Amazon in France

Defiant, Jeff Bezos says that Amazon is not going to comply with a French law that limits book discounts to 5%. He’s bound and determined to ship books for free. (IHT story here.) Bezos is paying the daily $1500 fine imposed by the Court of Bankruptcy of Versailles, which (prompted by trade unions) decided that free delivery was the same thing as a discount in disguise. And Amazon is collecting signatures on a petition to change the law.

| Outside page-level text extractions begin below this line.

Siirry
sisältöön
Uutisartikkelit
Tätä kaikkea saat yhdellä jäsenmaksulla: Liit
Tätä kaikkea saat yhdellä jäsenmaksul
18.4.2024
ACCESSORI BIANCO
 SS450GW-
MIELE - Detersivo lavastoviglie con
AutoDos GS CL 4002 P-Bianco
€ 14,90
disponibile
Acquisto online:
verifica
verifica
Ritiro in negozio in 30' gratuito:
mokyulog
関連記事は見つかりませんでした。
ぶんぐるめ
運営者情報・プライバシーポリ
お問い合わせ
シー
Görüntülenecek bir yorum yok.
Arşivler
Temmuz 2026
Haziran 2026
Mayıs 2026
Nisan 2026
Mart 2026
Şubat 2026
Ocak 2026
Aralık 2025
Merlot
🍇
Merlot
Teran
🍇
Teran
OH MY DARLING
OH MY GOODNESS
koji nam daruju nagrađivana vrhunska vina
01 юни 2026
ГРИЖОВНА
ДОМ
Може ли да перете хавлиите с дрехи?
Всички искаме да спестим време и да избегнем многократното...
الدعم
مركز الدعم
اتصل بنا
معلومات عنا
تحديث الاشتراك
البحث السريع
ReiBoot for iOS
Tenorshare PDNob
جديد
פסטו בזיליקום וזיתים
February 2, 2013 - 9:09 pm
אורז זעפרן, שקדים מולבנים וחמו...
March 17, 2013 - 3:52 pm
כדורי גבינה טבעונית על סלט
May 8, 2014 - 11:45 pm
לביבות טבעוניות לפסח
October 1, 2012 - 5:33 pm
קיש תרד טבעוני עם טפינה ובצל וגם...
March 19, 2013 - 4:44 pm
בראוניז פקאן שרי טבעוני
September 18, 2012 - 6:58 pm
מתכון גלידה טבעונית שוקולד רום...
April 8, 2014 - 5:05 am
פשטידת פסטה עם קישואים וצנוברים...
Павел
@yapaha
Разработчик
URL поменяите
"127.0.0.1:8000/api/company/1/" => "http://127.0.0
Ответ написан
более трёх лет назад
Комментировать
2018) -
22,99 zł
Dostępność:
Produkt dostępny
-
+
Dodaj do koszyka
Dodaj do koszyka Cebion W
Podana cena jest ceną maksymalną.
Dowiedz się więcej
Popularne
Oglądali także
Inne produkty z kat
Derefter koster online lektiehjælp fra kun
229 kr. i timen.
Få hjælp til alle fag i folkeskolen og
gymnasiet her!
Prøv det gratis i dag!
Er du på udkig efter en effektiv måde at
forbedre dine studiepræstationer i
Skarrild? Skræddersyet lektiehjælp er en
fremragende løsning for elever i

Bezos has been planning this for years. When Amazon went into France in 2000, Newsweek reported:

Back in 1981 Minister of Culture Jack Lang, a voluble critic of American cultural imperialism, pushed through a law designed to protect small booksellers and publishers. It prohibits book discounts of more than 5 percent, and to this day the French still take the time to buy their books from local brick-and-mortar stores. Lang’s law will also impede Amazon, which wields deep discounts as its competitive edge. Says Gartner Group analyst Alexander Drobik, ‘I have to assume that Amazon people are betting that Lang’s law won’t last.’

Bezos is styling the law as “une tentative cynique d’éliminer la concurrence d’Amazon.fr,” which Babelfish tells me is a “cynical attempt to eliminate competition from Amazon.fr,” and asserts that if the law stays in place “France would be the only country in the world where the free delivery practiced by Amazon would be declared illegal.” Apparently comments accompanying the Amazon petition are not unanimous in support of Amazon - there is cynicism on all sides.

But here’s a blog post praising Amazon’s service: “I find this decision to be very important and very courageous because the Lang Law is anti-competitive.”

Perhaps instead of discussing the “Yahoo! France” case again this term, we’ll turn to the “Amazon France” case - market pressuring law.